» Task directions:
Write the entries out exactly. Any images they hold stay out of the copy.

» Exercise data:
=== Section Start ===

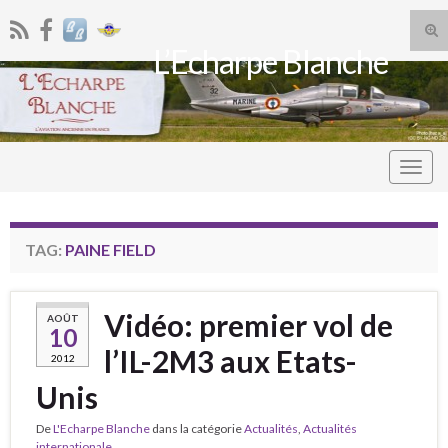
Tog
L’Echarpe Blanche
sea
Search for:
for
Togg
navig
TAG:
PAINE FIELD
Vidéo: premier vol de
AOÛT
10
l’IL-2M3 aux Etats-
2012
Unis
De
L'Echarpe Blanche
dans la catégorie
Actualités
,
Actualités
internationale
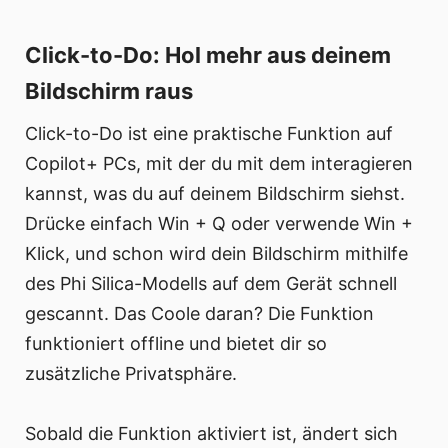
Click-to-Do: Hol mehr aus deinem
Bildschirm raus
Click-to-Do ist eine praktische Funktion auf
Copilot+ PCs, mit der du mit dem interagieren
kannst, was du auf deinem Bildschirm siehst.
Drücke einfach Win + Q oder verwende Win +
Klick, und schon wird dein Bildschirm mithilfe
des Phi Silica-Modells auf dem Gerät schnell
gescannt. Das Coole daran? Die Funktion
funktioniert offline und bietet dir so
zusätzliche Privatsphäre.
Sobald die Funktion aktiviert ist, ändert sich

=== Section End ===

» Response for this exercise:
Tog
L’Echarpe Blanche
sea
Search for:
for
Togg
navig
TAG:
PAINE FIELD
Vidéo: premier vol de
AOÛT
10
l’IL-2M3 aux Etats-
2012
Unis
De
L'Echarpe Blanche
dans la catégorie
Actualités
,
Actualités
internationale
Click-to-Do: Hol mehr aus deinem
Bildschirm raus
Click-to-Do ist eine praktische Funktion auf
Copilot+ PCs, mit der du mit dem interagieren
kannst, was du auf deinem Bildschirm siehst.
Drücke einfach Win + Q oder verwende Win +
Klick, und schon wird dein Bildschirm mithilfe
des Phi Silica-Modells auf dem Gerät schnell
gescannt. Das Coole daran? Die Funktion
funktioniert offline und bietet dir so
zusätzliche Privatsphäre.
Sobald die Funktion aktiviert ist, ändert sich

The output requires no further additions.